Although the themes and preoccupations of The Canterbury Tales and Piers Plowman are entirely different, both poets seem to have a shared interest in individual human characteristics and variety.  The way in which they express these common interests is dissimilar, yet there are certainly comparisons which lead many to believe that Langland influenced Chaucer.  As a slightly younger contemporary of Langland, it is entirely possible that Chaucer would have had access to The Vision of Piers Plowman.  The B-text of Piers Plowman is generally dated in the mid-1370’s, with The Canterbury Tales commonly held to have been written between 1388 and 1400.  It is likely that Langland also lived in the same area as Chaucer for a while: ‘And so y leve yn London and opelond bothe’ (C-text, V. 44).  Even if we can assume that Chaucer had read Langland’s work, it is unclear to what extent it would have influenced him as there are no references to him in any works attributed to Chaucer.  

The greatest similarity between the two poems is the estates material which they employ.  The feudal system promoted a marked separation of the classes in society and emphasised the need for each class or ‘estate’ to contentedly fulfil their given role, whether that be as a king, preacher or labourer, to the best of their ability and for the benefit of the state as a whole.  There was little emphasis on the notion of individuality, and social manoeuvre was frowned upon.  Maurice Keen provides us with a succinct description of a society;

composed of three orders, functionally defined in their relation to one another: the clergy whose business was with prayer and spiritual well-being; the warriors who defended the land and people with their arms; and the labourers whose toil supported the other two ‘orders’ or ‘estates’. 

The characters found in Langland’s ‘fair feeld ful of folk’ are ‘alle manere of men, the meene and the riche,/ Werchynge and wandrynge as the world asketh’ (Prol. 17-19).  He shows people of various classes engaged in their characteristic activities.  Although Piers Plowman does not fall neatly into the category of medieval estates literature, as it is primarily concerned with the link between good works and heaven, it certainly contains relevant material.  The Canterbury Tales presents us with ‘a compaignye/ Of sundry folk’ (I.A. 24-5) which includes much the same spectrum of people as we see in Piers Plowman.  Chaucer makes known in the Prologue to the tales that he will be showing us ‘th’estaat’ and ‘th’array’ of his pilgrims, which, along with the portraits of the characters (satiric representations of people of varying classes), immediately establishes the form of estates satire.    It is clear that the two works have common elements, but it is much harder to establish whether there is textual evidence to suggest that one was influenced by the other.

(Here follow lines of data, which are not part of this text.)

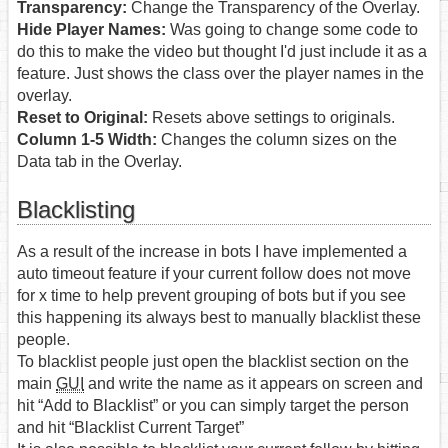
Transparency:
Change the Transparency of the Overlay.
Hide Player Names:
Was going to change some code to
do this to make the video but thought I'd just include it as a
feature. Just shows the class over the player names in the
overlay.
Reset to Original:
Resets above settings to originals.
Column 1-5 Width:
Changes the column sizes on the
Data tab in the Overlay.
Blacklisting
As a result of the increase in bots I have implemented a
auto timeout feature if your current follow does not move
for x time to help prevent grouping of bots but if you see
this happening its always best to manually blacklist these
people.
To blacklist people just open the blacklist section on the
main
GUI
and write the name as it appears on screen and
hit “Add to Blacklist” or you can simply target the person
and hit “Blacklist Current Target”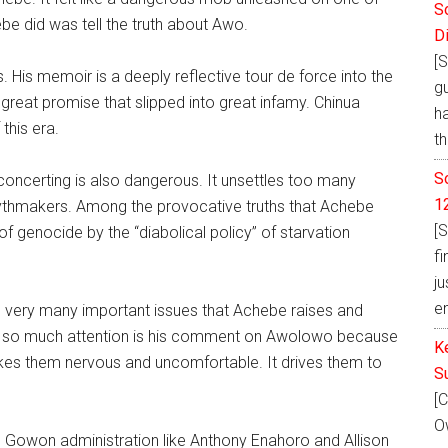
S
ebe did was tell the truth about Awo.
D
[S
 His memoir is a deeply reflective tour de force into the
g
reat promise that slipped into great infamy. Chinua
h
this era.
th
S
disconcerting is also dangerous. It unsettles too many
1
ythmakers. Among the provocative truths that Achebe
[S
f genocide by the “diabolical policy” of starvation
fi
ju
e
 the very many important issues that Achebe raises and
ned so much attention is his comment on Awolowo because
K
makes them nervous and uncomfortable. It drives them to
S
[C
Ow
 Gowon administration like Anthony Enahoro and Allison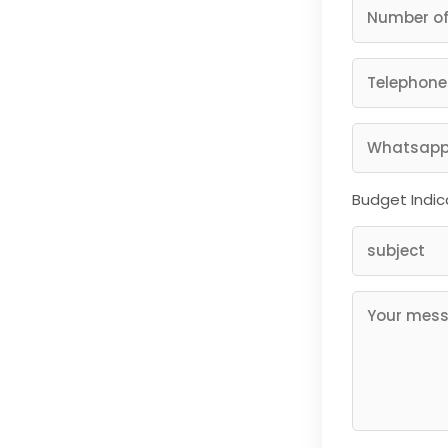
Budget Indic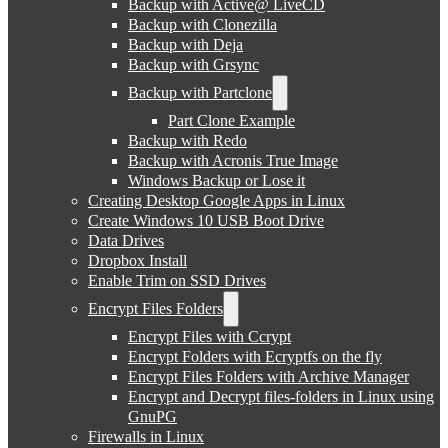
Backup with Active@ LiveCD
Backup with Clonezilla
Backup with Deja
Backup with Grsync
Backup with Partclone
Part Clone Example
Backup with Redo
Backup with Acronis True Image
Windows Backup or Lose it
Creating Desktop Google Apps in Linux
Create Windows 10 USB Boot Drive
Data Drives
Dropbox Install
Enable Trim on SSD Drives
Encrypt Files Folders
Encrypt Files with Ccrypt
Encrypt Folders with Ecryptfs on the fly
Encrypt Files Folders with Archive Manager
Encrypt and Decrypt files-folders in Linux using
GnuPG
Firewalls in Linux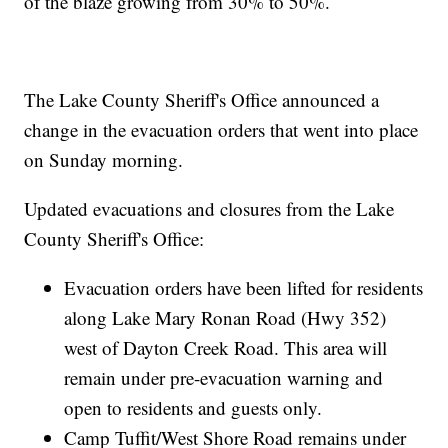
of the blaze growing from 30% to 50%.
The Lake County Sheriff's Office announced a
change in the evacuation orders that went into place
on Sunday morning.
Updated evacuations and closures from the Lake
County Sheriff's Office:
Evacuation orders have been lifted for residents
along Lake Mary Ronan Road (Hwy 352)
west of Dayton Creek Road. This area will
remain under pre-evacuation warning and
open to residents and guests only.
Camp Tuffit/West Shore Road remains under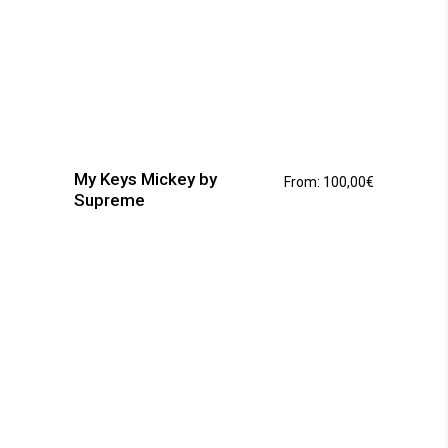
This
product
has
My Keys Mickey by
From:
100,00
€
multiple
Supreme
variants.
The
options
may
be
chosen
on
the
product
page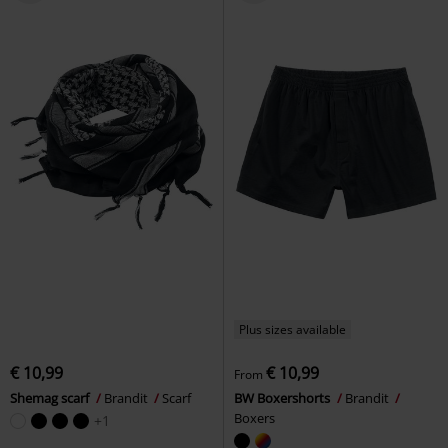
Plus sizes available
€ 10,99
€ 10,99
From
Shemag scarf
Brandit
Scarf
BW Boxershorts
Brandit
Boxers
+1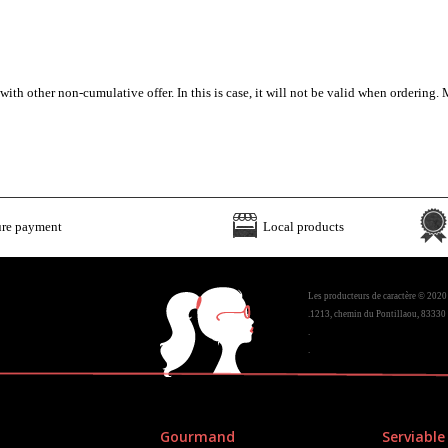
h other non-cumulative offer. In this is case, it will not be valid when ordering. M
ure payment
Local products
Les producteurs de caractère © 2020
.1213, chemin du Pontillaou, 83330 
.
.
Gourmand
Serviable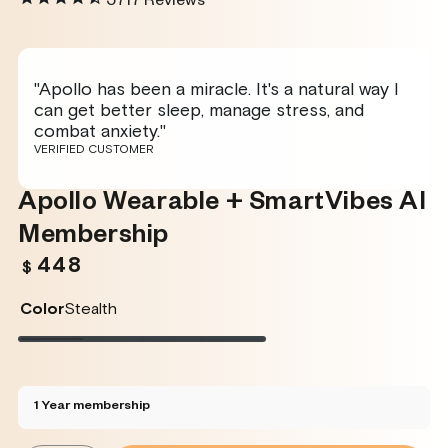
5717
Reviews
"Apollo has been a miracle. It's a natural way I
can get better sleep, manage stress, and
combat anxiety."
VERIFIED CUSTOMER
Apollo Wearable + SmartVibes AI
Membership
448
Regular
$
price
Color
Stealth
Stealth
Variant
Twilight
Variant
Rose
Variant
Glacier
Variant
sold
sold
sold
sold
out
out
out
out
or
or
or
or
unavailable
unavailable
unavailable
unavailable
1 Year membership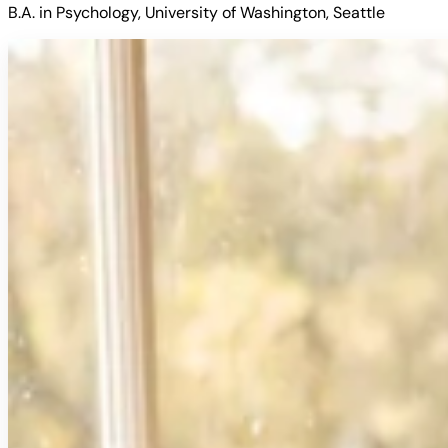
B.A. in Psychology, University of Washington, Seattle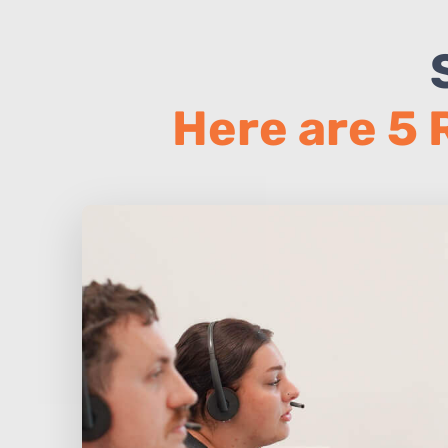
Here are 5 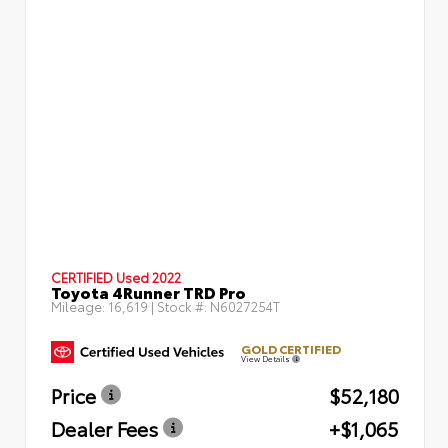
CERTIFIED Used 2022
Toyota 4Runner TRD Pro
Mileage:
16,619
| Stock #:
N6027254T
GOLD CERTIFIED
View Details
Price
$52,180
Dealer Fees
+$1,065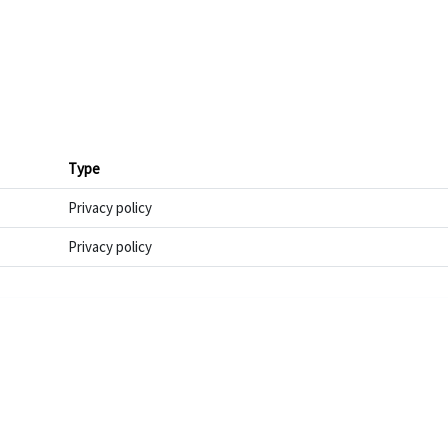
Type
Privacy policy
Privacy policy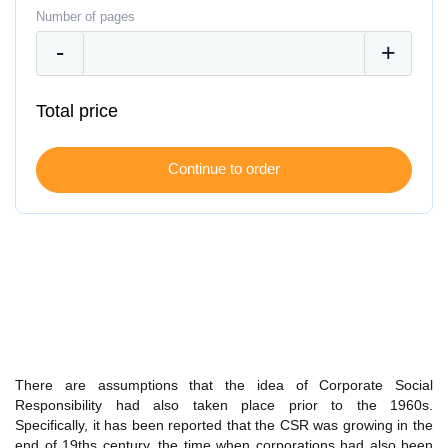
Number of pages
Total price
There are assumptions that the idea of Corporate Social
Responsibility had also taken place prior to the 1960s.
Specifically, it has been reported that the CSR was growing in the
end of 19ths century, the time when corporations had also been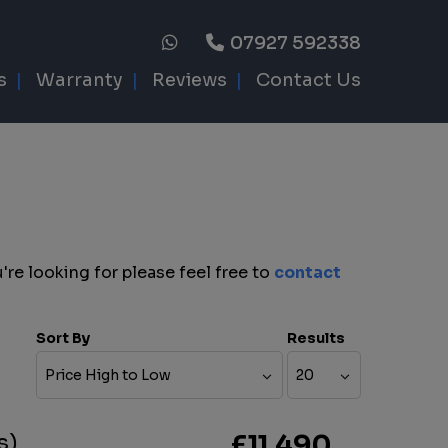
07927 592338
s
Warranty
Reviews
Contact Us
're looking for please feel free to
contact
Sort By
Results
s)
£11,490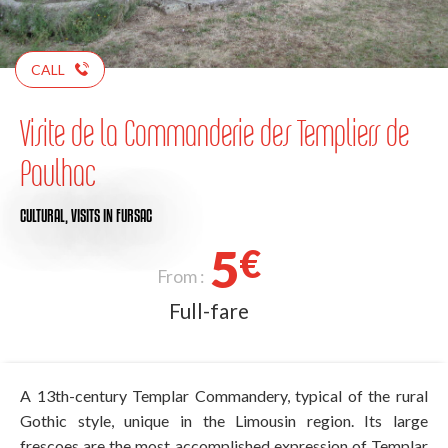
CALL
Visite de la Commanderie des Templiers de
Paulhac
CULTURAL,
VISITS
IN FURSAC
5
€
From :
Full-fare
A 13th-century Templar Commandery, typical of the rural
Gothic style, unique in the Limousin region. Its large
frescoes are the most accomplished expression of Templar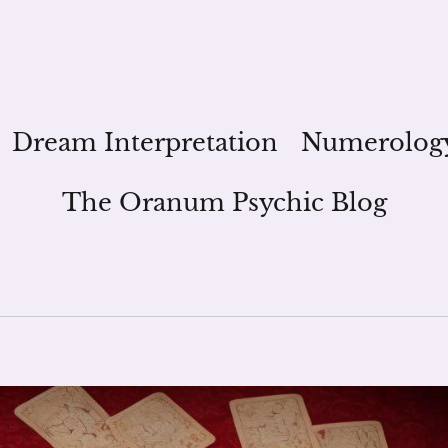
Dream Interpretation
Numerolog
The Oranum Psychic Blog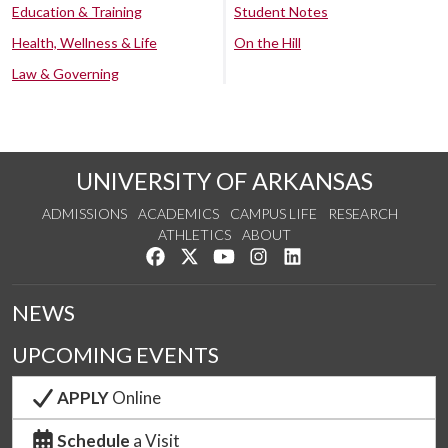
Education & Training
Student Notes
Health, Wellness & Life
On the Hill
Law & Governing
UNIVERSITY OF ARKANSAS
ADMISSIONS
ACADEMICS
CAMPUS LIFE
RESEARCH
ATHLETICS
ABOUT
Like us on Facebook
Follow us on Twitter
Watch us on YouTube
See us on Instagram
Connect with us on Lin
NEWS
UPCOMING EVENTS
APPLY
Online
Schedule
a Visit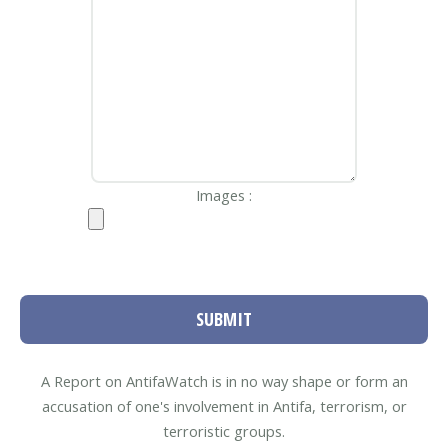
Images :
SUBMIT
A Report on AntifaWatch is in no way shape or form an
accusation of one's involvement in Antifa, terrorism, or
terroristic groups.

There was a wealth of other literature at the time including estates material, which leads us to believe that people were constantly questioning and reaffirming their positions in society.  Paul Olson has noted that this was ‘a period of extraordinarily intense debate about what constituted a good society’.  Much of the estates literature was written with this debate as the central theme.  It was recognised that the interaction between classes was necessary to maintain a good society, but that individuals often failed to fulfil the strict expectations of their estate.  Chaucer and Langland both exemplify certain characters and show them as perfect models of appropriate behaviour, most obviously the knight, the parson, the ploughman and the clerk.  Unlike some other authors they show exemplary figures in each estate, rather than just the clergy and nobility.  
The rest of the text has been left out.